§ **Task**
Please transcribe the line with "மர்வு கண்காணிப்பு (Session" and the lines after it through the end of the listing below, keeping both ends and nothing more.

§ **Supplied records**

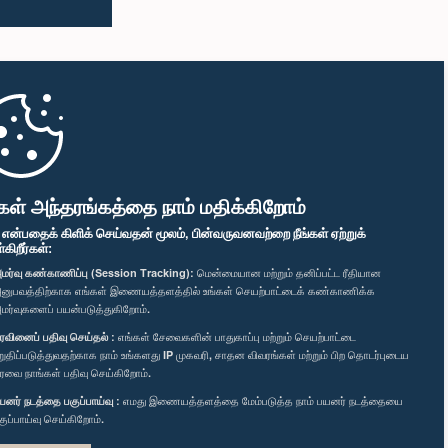
கள் அந்தரங்கத்தை நாம் மதிக்கிறோம்
" என்பதைக் கிளிக் செய்வதன் மூலம், பின்வருவனவற்றை நீங்கள் ஏற்றுக்
ிறீர்கள்:
மர்வு கண்காணிப்பு (Session Tracking):
மென்மையான மற்றும் தனிப்பட்ட ரீதியான
னுபவத்திற்காக எங்கள் இணையத்தளத்தில் உங்கள் செயற்பாட்டைக் கண்காணிக்க
மர்வுகளைப் பயன்படுத்துகிறோம்.
ரவினைப் பதிவு செய்தல் :
எங்கள் சேவைகளின் பாதுகாப்பு மற்றும் செயற்பாட்டை
றுதிப்படுத்துவதற்காக நாம் உங்களது IP முகவரி, சாதன விவரங்கள் மற்றும் பிற தொடர்புடைய
ரவை நாங்கள் பதிவு செய்கிறோம்.
யனர் நடத்தை பகுப்பாய்வு :
எமது இணையத்தளத்தை மேம்படுத்த நாம் பயனர் நடத்தையை
குப்பாய்வு செய்கிறோம்.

§ **Result of the exercise**
மர்வு கண்காணிப்பு (Session Tracking):
மென்மையான மற்றும் தனிப்பட்ட ரீதியான
னுபவத்திற்காக எங்கள் இணையத்தளத்தில் உங்கள் செயற்பாட்டைக் கண்காணிக்க
மர்வுகளைப் பயன்படுத்துகிறோம்.
ரவினைப் பதிவு செய்தல் :
எங்கள் சேவைகளின் பாதுகாப்பு மற்றும் செயற்பாட்டை
றுதிப்படுத்துவதற்காக நாம் உங்களது IP முகவரி, சாதன விவரங்கள் மற்றும் பிற தொடர்புடைய
ரவை நாங்கள் பதிவு செய்கிறோம்.
யனர் நடத்தை பகுப்பாய்வு :
எமது இணையத்தளத்தை மேம்படுத்த நாம் பயனர் நடத்தையை
குப்பாய்வு செய்கிறோம்.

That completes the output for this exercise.